Wer so denkt, muß sich fragen lassen, welche Geisteshaltung er einnimmt und welche Konsequenzen sie mit sich bringt. Was sollen Eltern dazu sagen, die ein schwer behindertes Kind mit großer Liebe betreuen? Bedeuten ihre Opfer nichts? Und sollen die heute lebenden Behinderten denken, sie hätten eigentlich gar nicht geboren werden dürfen? Haben sie nur Glück gehabt, daß es zu der Zeit, als sie im Mutterleib heranwuchsen, noch keine vorgeburtliche Untersuchung gab? Womit rechtfertigt man bei einer solchen Mentalität eigentlich das Lebensrecht der geborenen Behinderten, wenn man es den ungeborenen abspricht? Auch Zuckerkrankheit, Kurzsichtigkeit, Farbenblindheit und Gicht sind erblich bedingte Behinderungen.

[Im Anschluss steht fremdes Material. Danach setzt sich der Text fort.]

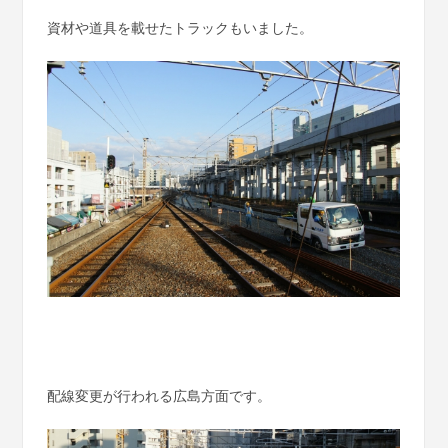
資材や道具を載せたトラックもいました。
配線変更が行われる広島方面です。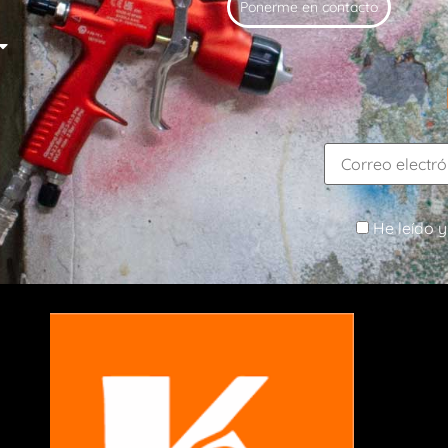
Ponerme en contacto
He leído y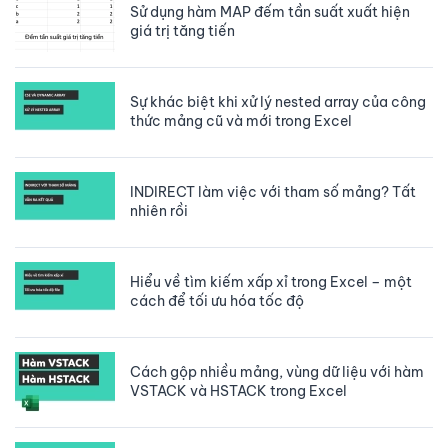
Sử dụng hàm MAP đếm tần suất xuất hiện
giá trị tăng tiến
Sự khác biệt khi xử lý nested array của công
thức mảng cũ và mới trong Excel
INDIRECT làm việc với tham số mảng? Tất
nhiên rồi
Hiểu về tìm kiếm xấp xỉ trong Excel – một
cách để tối ưu hóa tốc độ
Cách gộp nhiều mảng, vùng dữ liệu với hàm
VSTACK và HSTACK trong Excel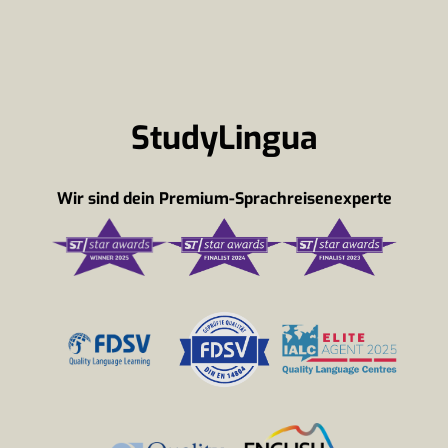
StudyLingua
Wir sind dein Premium-Sprachreisenexperte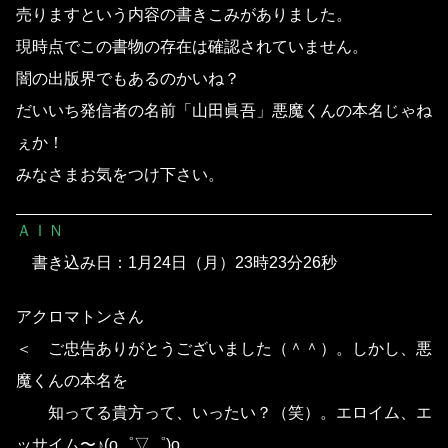
売りますという内容の書きこみがありました。
現時点でこの書物の存在は確認されていません。
闇の出版界でもあるのかいね？
だいいち発信者の名前「山田眞吾」悪魔くんの本名じゃね
ぇか！
みなさまお気をつけ下さい。
ＡＩＮ
書き込み日：1月24日（月）23時23分26秒
アクロマトンさん
＜ ご忠告ありがとうございました（＾＾）。しかし、悪
魔くんの本名を
知ってる貴方って、いったい？（笑）。エロイム、エ
ッサイム〜♪(o゜▽゜)o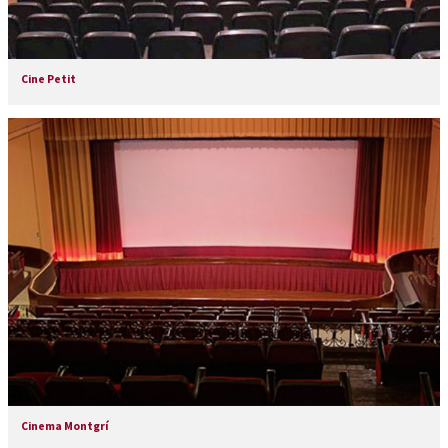
Cine Petit
Cinema Montgrí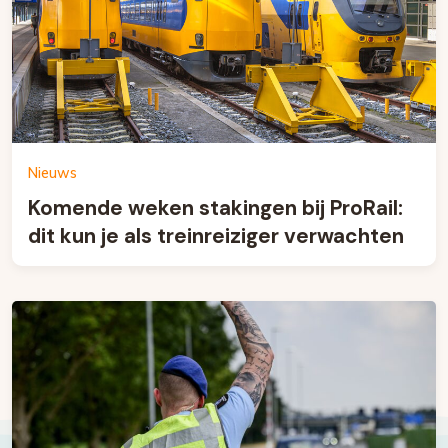
Nieuws
Komende weken stakingen bij ProRail:
dit kun je als treinreiziger verwachten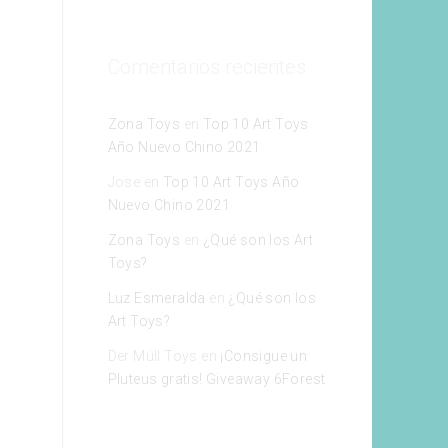
Comentarios recientes
Zona Toys
en
Top 10 Art Toys
Año Nuevo Chino 2021
Jose
en
Top 10 Art Toys Año
Nuevo Chino 2021
Zona Toys
en
¿Qué son los Art
Toys?
Luz Esmeralda
en
¿Qué son los
Art Toys?
Der Müll Toys
en
¡Consigue un
Pluteus gratis! Giveaway 6Forest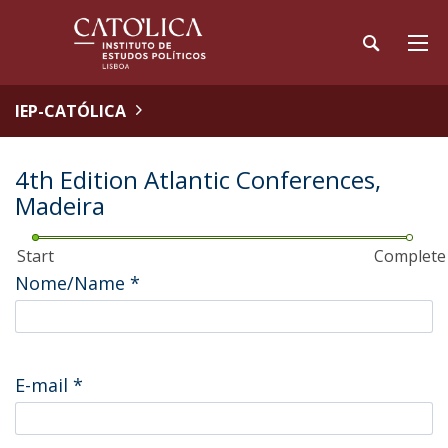
IEP-CATÓLICA
4th Edition Atlantic Conferences,
Madeira
Start
Complete
Nome/Name
*
E-mail
*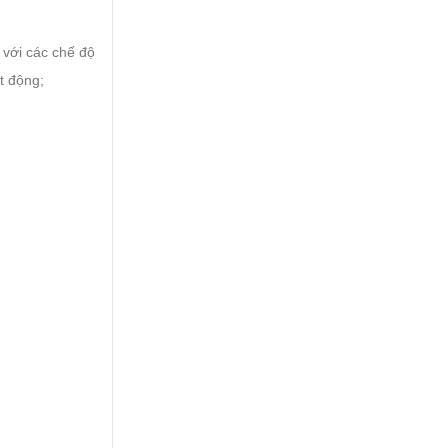
 với các chế độ
t động;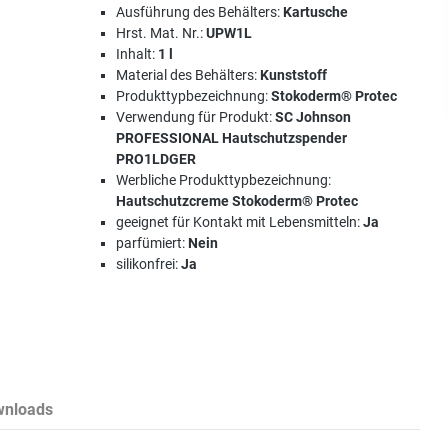
Ausführung des Behälters:
Kartusche
Hrst. Mat. Nr.:
UPW1L
Inhalt:
1 l
Material des Behälters:
Kunststoff
Produkttypbezeichnung:
Stokoderm® Protec
Verwendung für Produkt:
SC Johnson
PROFESSIONAL Hautschutzspender
PRO1LDGER
Werbliche Produkttypbezeichnung:
Hautschutzcreme Stokoderm® Protec
geeignet für Kontakt mit Lebensmitteln:
Ja
parfümiert:
Nein
silikonfrei:
Ja
wnloads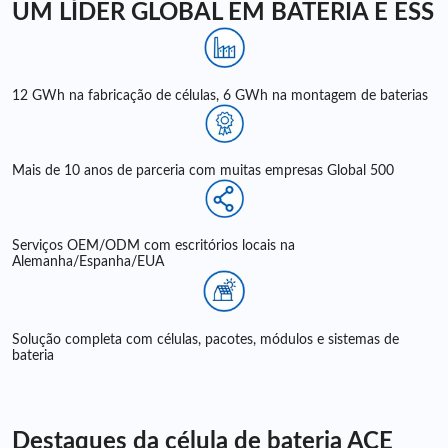
UM LÍDER GLOBAL EM BATERIA E ESS
12 GWh na fabricação de células, 6 GWh na montagem de baterias
Mais de 10 anos de parceria com muitas empresas Global 500
Serviços OEM/ODM com escritórios locais na
Alemanha/Espanha/EUA
Solução completa com células, pacotes, módulos e sistemas de
bateria
Destaques da célula de bateria ACE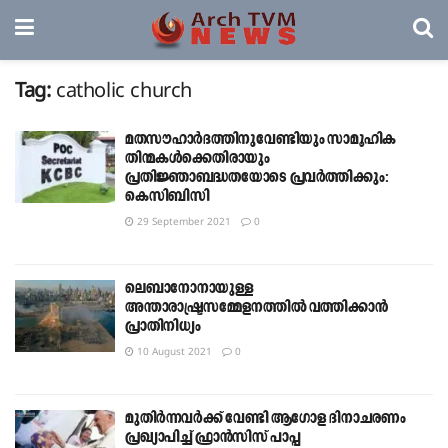
Tag:
catholic church
മതസൗഹാര്‍ദത്തിനുവേണ്ടിയും സാമൂഹിക
തിന്മകള്‍ക്കെതിരായും
പ്രതിജ്ഞാബദ്ധതയോടെ പ്രവര്‍ത്തിക്കും:
കെസിബിസി
29 September 2021
0
ലെബാനോനായുള്ള
അന്താരാഷ്ട്രസമ്മേളനത്തിൽ വത്തിക്കാൻ
പ്രാതിനിധ്യം
10 August 2021
0
മുതിർന്നവർക്ക് വേണ്ടി ആഗോള ദിനാചരണം
പ്രഖ്യാപിച്ച് ഫ്രാൻസിസ് പാപ്പ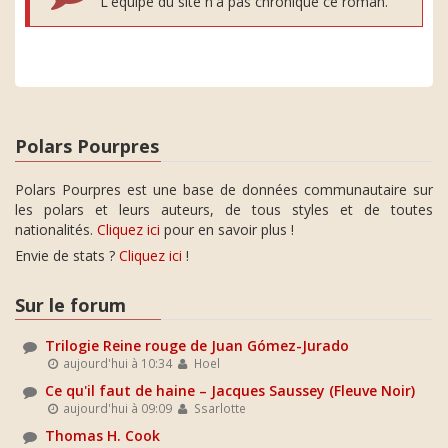
L'équipe du site n'a pas chroniqué ce roman.
Polars Pourpres
Polars Pourpres est une base de données communautaire sur
les polars et leurs auteurs, de tous styles et de toutes
nationalités.
Cliquez ici
pour en savoir plus !
Envie de stats ?
Cliquez ici
!
Sur le forum
Trilogie Reine rouge de Juan Gómez-Jurado
aujourd'hui à 10:34
Hoel
Ce qu'il faut de haine – Jacques Saussey (Fleuve Noir)
aujourd'hui à 09:09
Ssarlotte
Thomas H. Cook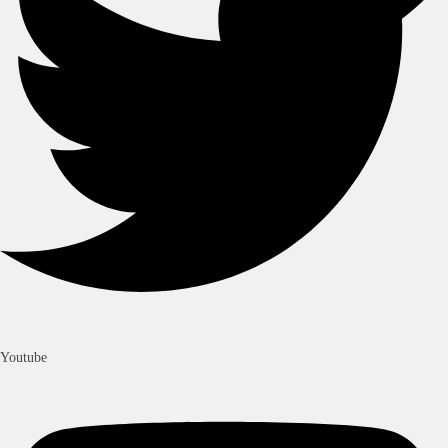
Youtube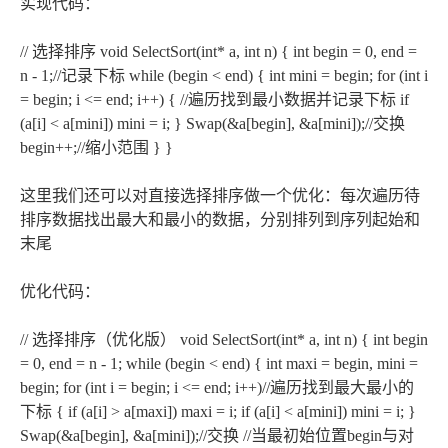
实现代码：
// 选择排序 void SelectSort(int* a, int n) { int begin = 0, end =
n - 1;//记录下标 while (begin < end) { int mini = begin; for (int i
= begin; i <= end; i++) { //遍历找到最小数据并记录下标 if
(a[i] < a[mini]) mini = i; } Swap(&a[begin], &a[mini]);//交换
begin++;//缩小范围 } }
这里我们还可以对直接选择排序做一个优化：每次遍历待
排序数据找出最大和最小的数据，分别排列到序列起始和
末尾
优化代码：
// 选择排序（优化版） void SelectSort(int* a, int n) { int begin
= 0, end = n - 1; while (begin < end) { int maxi = begin, mini =
begin; for (int i = begin; i <= end; i++)//遍历找到最大最小的
下标 { if (a[i] > a[maxi]) maxi = i; if (a[i] < a[mini]) mini = i; }
Swap(&a[begin], &a[mini]);//交换 //当最初始位置begin与对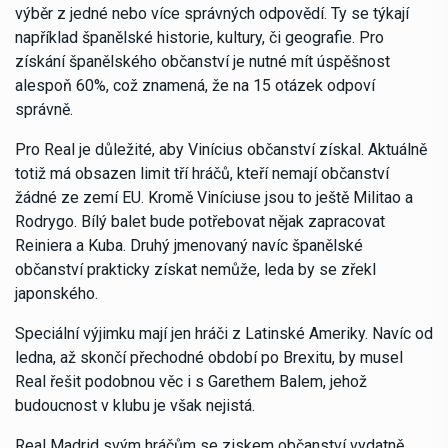
výběr z jedné nebo více správných odpovědí. Ty se týkají
například španělské historie, kultury, či geografie. Pro
získání španělského občanství je nutné mít úspěšnost
alespoň 60%, což znamená, že na 15 otázek odpoví
správně.
Pro Real je důležité, aby Vinícius občanství získal. Aktuálně
totiž má obsazen limit tří hráčů, kteří nemají občanství
žádné ze zemí EU. Kromě Viníciuse jsou to ještě Militao a
Rodrygo. Bílý balet bude potřebovat nějak zapracovat
Reiniera a Kuba. Druhý jmenovaný navíc španělské
občanství prakticky získat nemůže, leda by se zřekl
japonského.
Speciální výjimku mají jen hráči z Latinské Ameriky. Navíc od
ledna, až skončí přechodné období po Brexitu, by musel
Real řešit podobnou věc i s Garethem Balem, jehož
budoucnost v klubu je však nejistá.
Real Madrid svým hráčům se ziskem občanství vydatně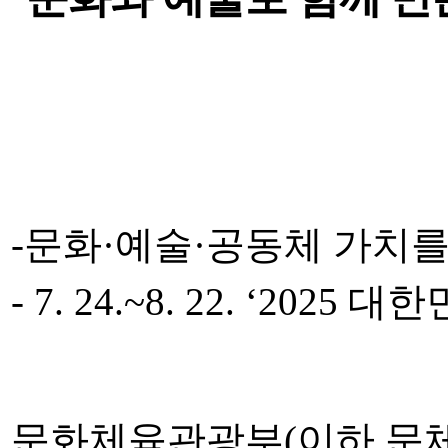
-
문화
·
예술
·
공동체 가치를
- 7. 24.~8. 22. ‘2025
대한
문화체육관광부
(
이하 문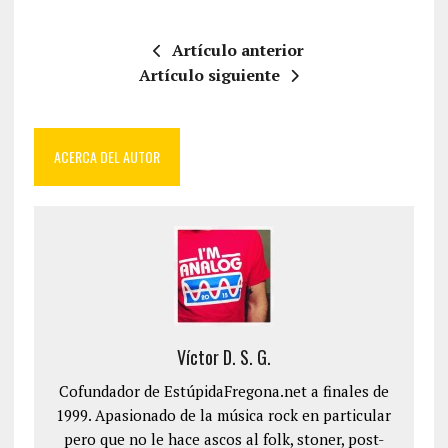
Artículo anterior
Artículo siguiente
ACERCA DEL AUTOR
Víctor D. S. G.
Cofundador de EstúpidaFregona.net a finales de
1999. Apasionado de la música rock en particular
pero que no le hace ascos al folk, stoner, post-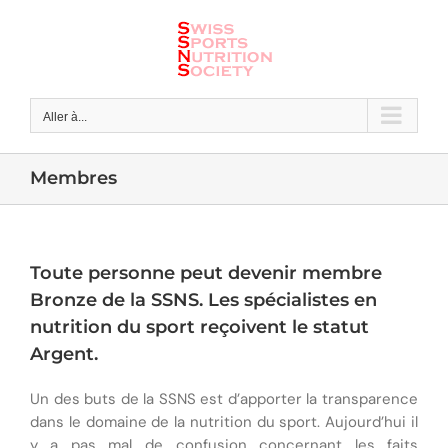
Skip
to
content
Aller à...
Membres
Toute personne peut devenir membre
Bronze de la SSNS. Les spécialistes en
nutrition du sport reçoivent le statut
Argent.
Un des buts de la SSNS est d’apporter la transparence
dans le domaine de la nutrition du sport. Aujourd’hui il
y a pas mal de confusion concernant les faits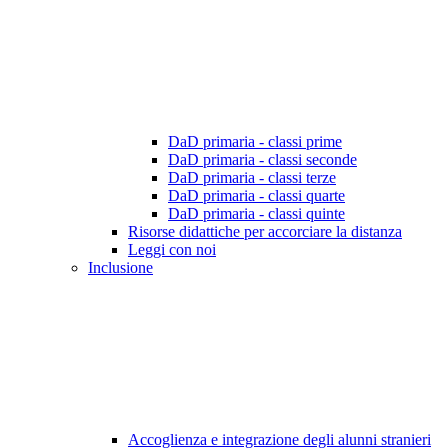
DaD primaria - classi prime
DaD primaria - classi seconde
DaD primaria - classi terze
DaD primaria - classi quarte
DaD primaria - classi quinte
Risorse didattiche per accorciare la distanza
Leggi con noi
Inclusione
Accoglienza e integrazione degli alunni stranieri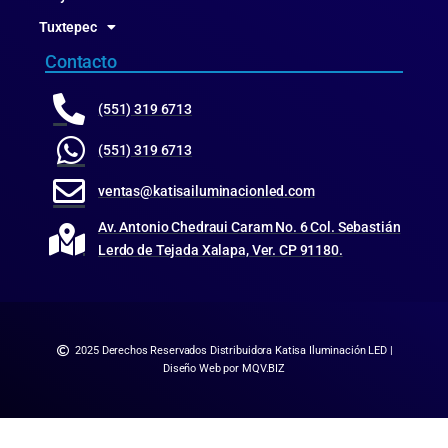
Tuxtepec
Contacto
(551) 319 6713
(551) 319 6713
ventas@katisailuminacionled.com
Av. Antonio Chedraui Caram No. 6 Col. Sebastián
Lerdo de Tejada Xalapa, Ver. CP 91180.
2025 Derechos Reservados Distribuidora Katisa Iluminación LED |
Diseño Web por MQV.BIZ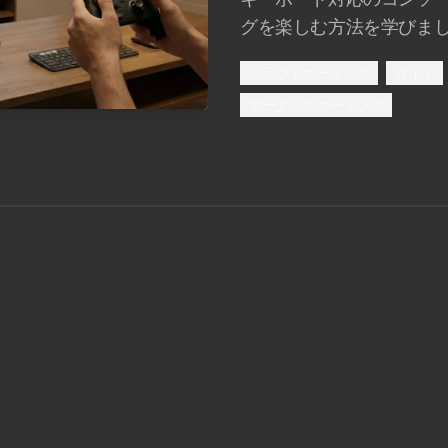
グを楽しむ方法を学びま
クラウドゲーミング
ガイド
ポータブルゲーミング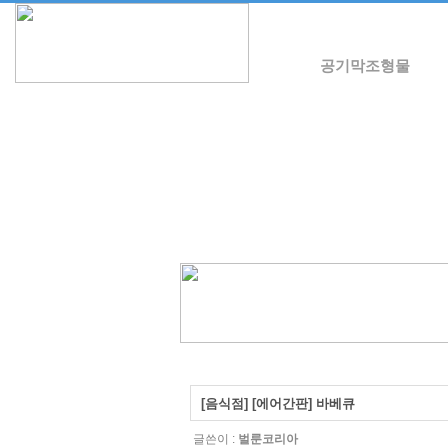
공기막조형물
[음식점] [에어간판] 바베큐
글쓴이 :
벌룬코리아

Der Wert eines Menschen gründet nicht in seiner Gesundheit, in seiner Glücksfähigkeit, in seiner Nützlichkeit, in seinem Geschlecht, in seinem Angenommensein durch die Eltern, sondern in seinem Menschsein, in seiner Gottebenbildlichkeit, in seinem Angenommensein von Gott und in seiner Berufung auf eine ewige Zukunft hin. Deshalb ist die eugenische oder genetische Indikation kein Hinweis darauf, daß geschädigtes oder krankes Leben beseitigt werden soll, vielmehr wird uns zugemutet, in wahrhaftem Sinne human zu sein. Deshalb gilt als ethisch verbindliches Prinzip, daß jedes menschliche Wesen als Person geachtet und behandelt werden muß. Deshalb muß auch das geschädigte menschliche Leben im Rahmen der medizinischen Möglichkeit versorgt und betreut werden. Daraus ergibt sich, daß sich ein Arzt einer moralisch unerlaubten Beihilfe schuldig machen würde, wenn er beim Durchführen der Diagnose und beim Mitteilen des Ergebnisses absichtlich dazu beitrüge, eine Verbindung zwischen vorgeburtlicher Diagnose und Abtreibung herzustellen (vgl. zum Ganzen KKK 2274 sowie die Instruktion der Kongregation für die Glaubenslehre über die Achtung vor dem beginnenden menschlichen Leben und die Würde der Fortpflanzung vom 10. 3. 1987, I, 2).